▶ [GIVEN INFORMATION]:
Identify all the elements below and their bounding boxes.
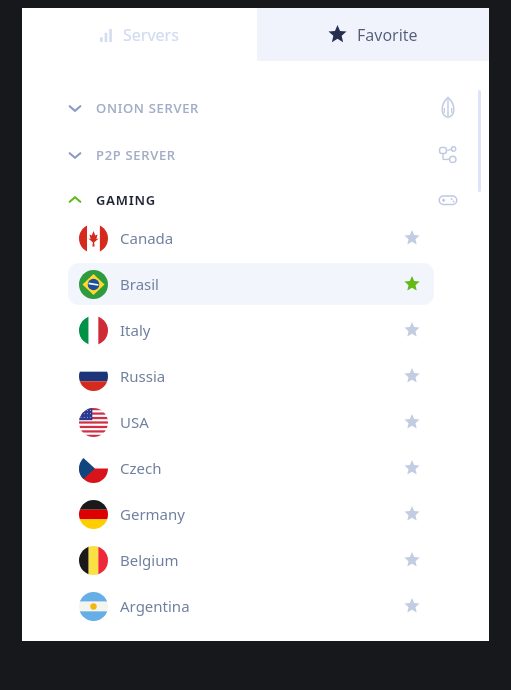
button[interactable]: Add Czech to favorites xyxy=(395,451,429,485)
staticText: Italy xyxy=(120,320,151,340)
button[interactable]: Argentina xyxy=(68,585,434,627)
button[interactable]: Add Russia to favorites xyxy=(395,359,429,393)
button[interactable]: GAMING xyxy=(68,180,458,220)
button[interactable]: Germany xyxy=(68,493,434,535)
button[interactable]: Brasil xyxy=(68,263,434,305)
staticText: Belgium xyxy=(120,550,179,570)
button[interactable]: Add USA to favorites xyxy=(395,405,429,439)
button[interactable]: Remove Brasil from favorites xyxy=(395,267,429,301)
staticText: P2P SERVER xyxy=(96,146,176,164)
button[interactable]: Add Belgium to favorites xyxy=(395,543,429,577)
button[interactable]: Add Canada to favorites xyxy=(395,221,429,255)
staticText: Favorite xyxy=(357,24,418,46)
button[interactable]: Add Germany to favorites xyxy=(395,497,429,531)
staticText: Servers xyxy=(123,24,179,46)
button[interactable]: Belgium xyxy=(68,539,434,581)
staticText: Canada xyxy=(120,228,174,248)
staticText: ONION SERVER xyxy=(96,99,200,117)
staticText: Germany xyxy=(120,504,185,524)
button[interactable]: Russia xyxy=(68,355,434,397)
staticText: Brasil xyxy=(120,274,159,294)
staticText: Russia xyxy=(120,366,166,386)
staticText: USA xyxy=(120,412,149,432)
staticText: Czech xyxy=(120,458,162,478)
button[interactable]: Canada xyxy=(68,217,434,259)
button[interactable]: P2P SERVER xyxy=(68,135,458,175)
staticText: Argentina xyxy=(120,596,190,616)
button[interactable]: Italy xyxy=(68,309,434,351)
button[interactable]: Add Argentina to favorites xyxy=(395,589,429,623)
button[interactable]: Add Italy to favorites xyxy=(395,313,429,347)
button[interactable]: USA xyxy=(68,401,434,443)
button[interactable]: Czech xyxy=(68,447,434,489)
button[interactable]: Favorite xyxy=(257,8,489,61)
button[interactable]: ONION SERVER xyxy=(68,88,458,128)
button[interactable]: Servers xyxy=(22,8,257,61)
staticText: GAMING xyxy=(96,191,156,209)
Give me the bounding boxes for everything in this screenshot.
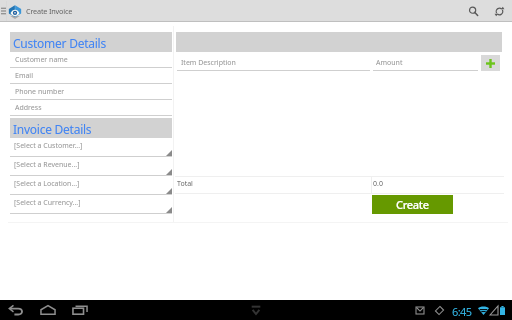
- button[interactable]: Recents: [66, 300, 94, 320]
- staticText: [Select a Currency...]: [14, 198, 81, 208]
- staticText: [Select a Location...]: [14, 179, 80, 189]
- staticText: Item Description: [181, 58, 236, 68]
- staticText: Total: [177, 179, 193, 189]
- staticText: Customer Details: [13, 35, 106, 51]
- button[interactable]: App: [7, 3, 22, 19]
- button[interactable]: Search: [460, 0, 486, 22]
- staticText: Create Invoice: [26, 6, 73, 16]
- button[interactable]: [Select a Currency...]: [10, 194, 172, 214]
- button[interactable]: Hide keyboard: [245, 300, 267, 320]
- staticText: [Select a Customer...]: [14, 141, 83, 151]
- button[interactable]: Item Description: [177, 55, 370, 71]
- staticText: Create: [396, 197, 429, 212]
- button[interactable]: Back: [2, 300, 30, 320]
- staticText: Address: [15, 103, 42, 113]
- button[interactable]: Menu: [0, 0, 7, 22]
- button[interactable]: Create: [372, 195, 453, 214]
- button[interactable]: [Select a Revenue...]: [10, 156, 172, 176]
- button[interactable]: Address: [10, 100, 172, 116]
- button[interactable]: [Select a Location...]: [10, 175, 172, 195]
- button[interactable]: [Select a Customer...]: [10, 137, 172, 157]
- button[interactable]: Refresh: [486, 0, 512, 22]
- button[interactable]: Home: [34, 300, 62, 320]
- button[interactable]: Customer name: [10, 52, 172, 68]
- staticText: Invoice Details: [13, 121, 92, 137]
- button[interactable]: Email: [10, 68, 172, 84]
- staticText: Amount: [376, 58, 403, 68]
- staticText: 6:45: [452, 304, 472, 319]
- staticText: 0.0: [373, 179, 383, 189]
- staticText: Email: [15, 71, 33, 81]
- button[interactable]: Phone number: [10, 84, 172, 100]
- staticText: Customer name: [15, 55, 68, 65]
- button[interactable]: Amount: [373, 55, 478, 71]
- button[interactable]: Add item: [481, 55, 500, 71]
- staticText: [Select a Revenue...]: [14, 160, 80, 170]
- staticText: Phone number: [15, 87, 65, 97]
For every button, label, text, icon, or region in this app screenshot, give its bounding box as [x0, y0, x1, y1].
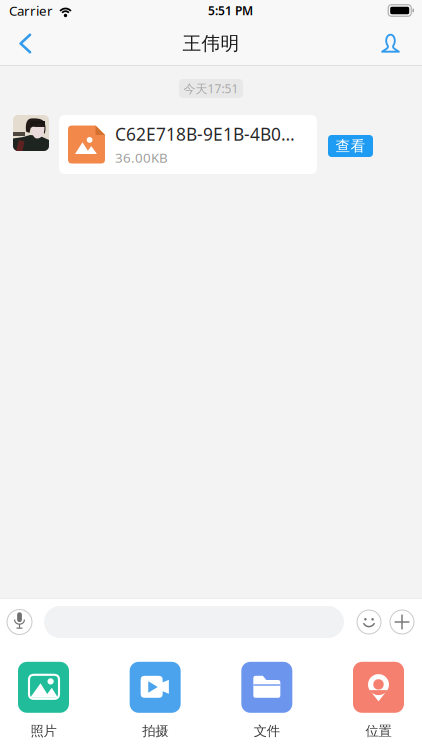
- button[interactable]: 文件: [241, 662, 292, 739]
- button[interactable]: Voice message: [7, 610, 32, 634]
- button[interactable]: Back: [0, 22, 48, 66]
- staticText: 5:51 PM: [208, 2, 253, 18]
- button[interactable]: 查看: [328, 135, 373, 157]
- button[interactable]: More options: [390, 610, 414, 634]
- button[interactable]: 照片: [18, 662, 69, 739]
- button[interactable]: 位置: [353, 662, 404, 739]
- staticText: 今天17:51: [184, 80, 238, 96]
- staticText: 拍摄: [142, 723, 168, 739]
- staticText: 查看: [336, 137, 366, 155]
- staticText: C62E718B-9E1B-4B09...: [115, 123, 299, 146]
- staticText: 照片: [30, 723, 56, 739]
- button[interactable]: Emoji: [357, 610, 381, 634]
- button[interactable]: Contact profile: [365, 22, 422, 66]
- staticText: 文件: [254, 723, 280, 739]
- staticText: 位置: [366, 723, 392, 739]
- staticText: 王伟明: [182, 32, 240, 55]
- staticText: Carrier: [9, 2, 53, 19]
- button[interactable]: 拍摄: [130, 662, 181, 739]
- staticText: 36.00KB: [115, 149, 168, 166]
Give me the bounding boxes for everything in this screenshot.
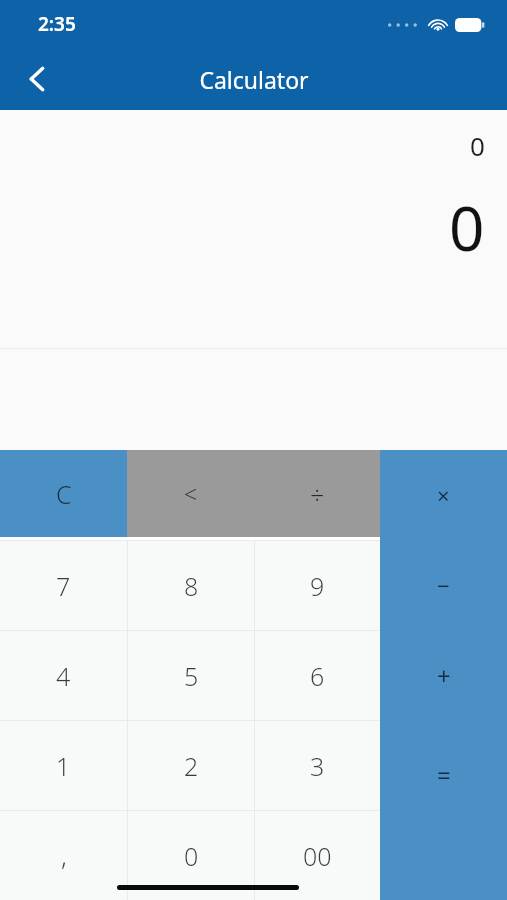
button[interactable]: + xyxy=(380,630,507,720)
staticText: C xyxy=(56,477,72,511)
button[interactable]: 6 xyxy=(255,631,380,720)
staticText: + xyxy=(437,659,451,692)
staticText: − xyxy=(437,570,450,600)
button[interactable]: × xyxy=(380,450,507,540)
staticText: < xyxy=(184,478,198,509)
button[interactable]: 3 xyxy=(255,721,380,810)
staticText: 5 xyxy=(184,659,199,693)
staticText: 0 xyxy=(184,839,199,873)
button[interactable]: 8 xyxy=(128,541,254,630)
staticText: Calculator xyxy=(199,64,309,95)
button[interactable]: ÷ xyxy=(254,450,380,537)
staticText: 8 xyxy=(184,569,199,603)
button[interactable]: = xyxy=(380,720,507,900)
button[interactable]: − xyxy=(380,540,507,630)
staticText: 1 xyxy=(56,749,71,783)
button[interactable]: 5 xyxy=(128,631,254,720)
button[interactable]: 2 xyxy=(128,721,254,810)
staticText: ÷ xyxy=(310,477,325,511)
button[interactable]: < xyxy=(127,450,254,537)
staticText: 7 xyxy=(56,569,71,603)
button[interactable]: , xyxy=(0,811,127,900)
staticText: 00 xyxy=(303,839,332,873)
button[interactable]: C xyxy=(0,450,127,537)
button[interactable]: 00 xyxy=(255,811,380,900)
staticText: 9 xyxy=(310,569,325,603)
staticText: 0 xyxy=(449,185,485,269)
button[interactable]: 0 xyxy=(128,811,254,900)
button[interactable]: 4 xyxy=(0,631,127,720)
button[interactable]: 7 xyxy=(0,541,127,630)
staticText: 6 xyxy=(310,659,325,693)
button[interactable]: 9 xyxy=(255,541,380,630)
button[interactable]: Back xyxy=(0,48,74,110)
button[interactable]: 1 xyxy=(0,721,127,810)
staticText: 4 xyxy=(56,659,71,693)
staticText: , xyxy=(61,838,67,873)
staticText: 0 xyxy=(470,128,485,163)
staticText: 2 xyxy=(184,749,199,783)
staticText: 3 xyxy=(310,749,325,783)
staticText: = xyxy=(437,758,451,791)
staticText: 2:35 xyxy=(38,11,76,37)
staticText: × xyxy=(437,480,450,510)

▶ [WHAT YOU WILL DO]: Find the word "name" in the listing above. Copy each line where it appears.

▶ [TASK SOLUTION]:
- button[interactable]: Customer name: [10, 52, 172, 68]
- staticText: Customer name: [15, 55, 68, 65]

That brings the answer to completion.